When the American Association of Port Authorities informed him in the early 1990s that the Columbiana County Port Authority was looking for an executive director, he applied. During his tenure he took industrial brownfields, had them remediated and transformed into industrial parks or sites where companies in the private sector could start fresh.

“When I got there [East Liverpool], the port authority directors gave me a list of 10 action items,” Drake recalled, one of which was “develop maritime facilities.” Drake oversaw the conversion of what was known as “The Brickyard” just west of Wellsville to what today is Wellsville Intermodal Facility, a thriving industrial park along the Ohio River where barges offload their cargoes onto truck and rail cars.

Reclaiming The Brickyard took time, money and a letter from the Ohio Environmental Protection Agency that it would not sue upon completion of the remediation of the soil.

Much of Columbiana County is rural and both Drake and the board who hired him wanted a fiber optic system that would serve all its residents. After a couple of false starts, DRS LLC of Youngstown, since acquired by Involta, completed wiring begun in the public schools in Columbiana County and extended service to more residents. All major population centers have access to the Internet. “It was slower than we wanted but we got it,” Drake said.

During his tenure, Columbiana County seemed on the verge of building a small number of large-scale industrial plants, such as Cogentrix’s gas-fired plant in Center Township that was to produce electricity for the region. Another was the coal gasification plant thatBaard Energy proposed building just west of Wellsville in Yellow Creek Township.
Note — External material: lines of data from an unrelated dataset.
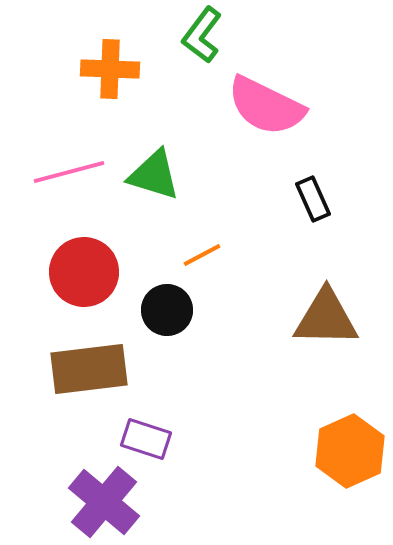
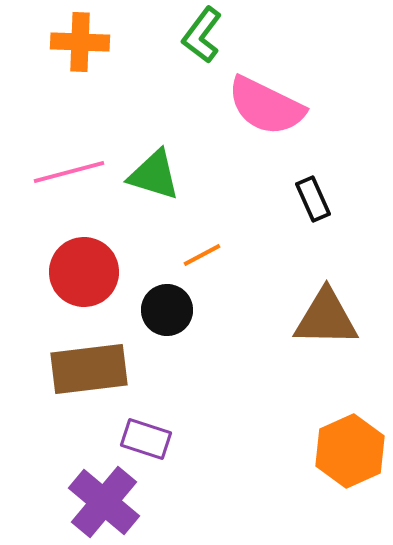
orange cross: moved 30 px left, 27 px up
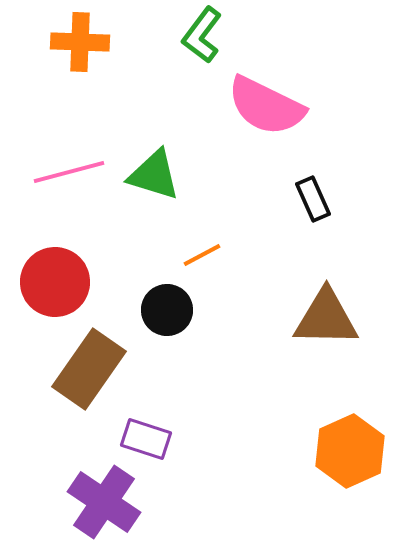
red circle: moved 29 px left, 10 px down
brown rectangle: rotated 48 degrees counterclockwise
purple cross: rotated 6 degrees counterclockwise
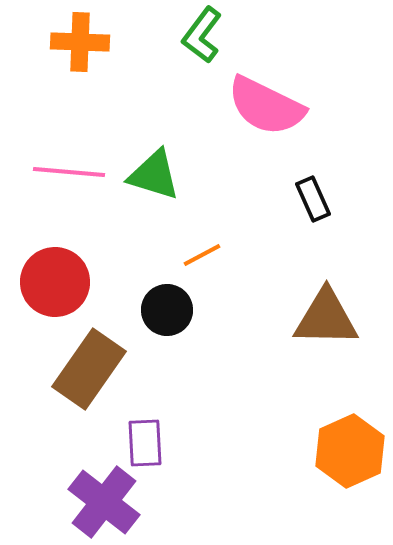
pink line: rotated 20 degrees clockwise
purple rectangle: moved 1 px left, 4 px down; rotated 69 degrees clockwise
purple cross: rotated 4 degrees clockwise
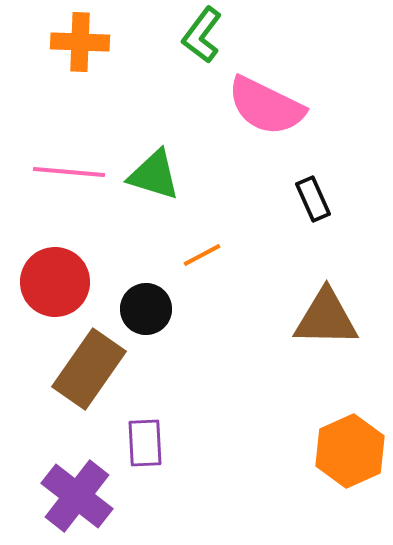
black circle: moved 21 px left, 1 px up
purple cross: moved 27 px left, 6 px up
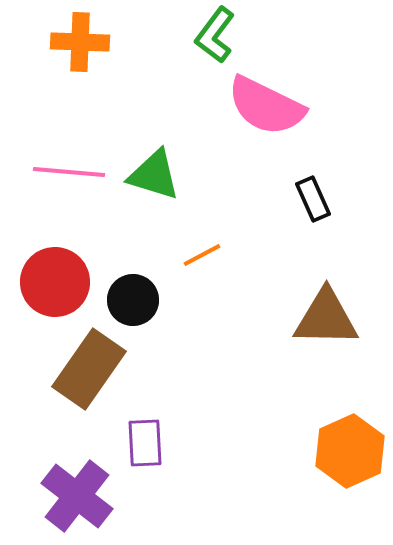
green L-shape: moved 13 px right
black circle: moved 13 px left, 9 px up
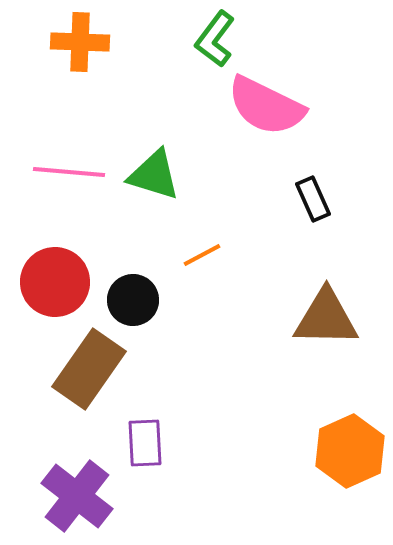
green L-shape: moved 4 px down
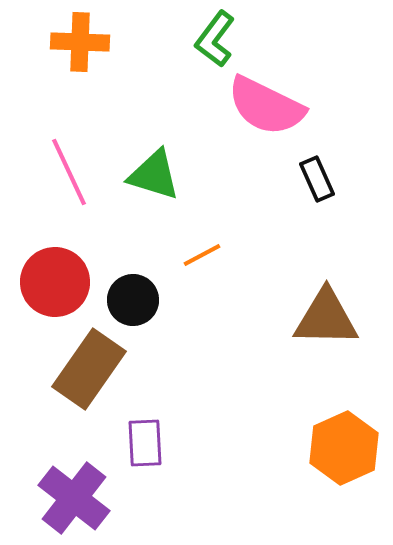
pink line: rotated 60 degrees clockwise
black rectangle: moved 4 px right, 20 px up
orange hexagon: moved 6 px left, 3 px up
purple cross: moved 3 px left, 2 px down
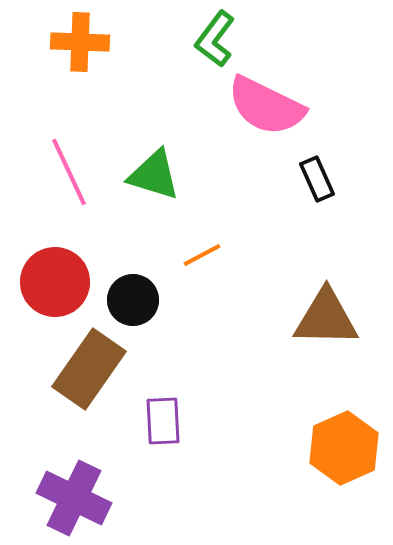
purple rectangle: moved 18 px right, 22 px up
purple cross: rotated 12 degrees counterclockwise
The port authority secured the land for Baard but the economics that seemed to justify both projects changed and neither was built.

The port authority board deemed it vital to preserve the former Youngstown & Southern Railroad, the short line from Youngstown to Darlington, Pa. Drake led the efforts to acquire and save the line, since sold to MarkWest Energy Partners (in turn to be acquired by Marathon Oil) at a profit.

Ownership of the short line was a ”financial burden” to the port authority but the full benefits of preserving it are yet to be realized beyond transporting oil and gas, Drake said.

Economic development officials have their false starts and projects that don’t pan out along with their successes, Drake said. And some of those projects or initiatives take longer to come to fruition than thought at the beginning.

As he leaves, “we’re leaving a lot of irons in the fire,” he said cryptically, and stopped there.

Serving as CEO of the port authority “was the best job I could ever have had,” Drake said in his interview. I

n his written statement, Drake said, “This has been a great place to live and raise my family. I’d stack the entrepreneurial spirit, work ethic and labor expertise found in the region against any place else in the United States.”

Pictured: Tracy Drake stands near the huge maritime crane at the Wellsville Intermodal Park.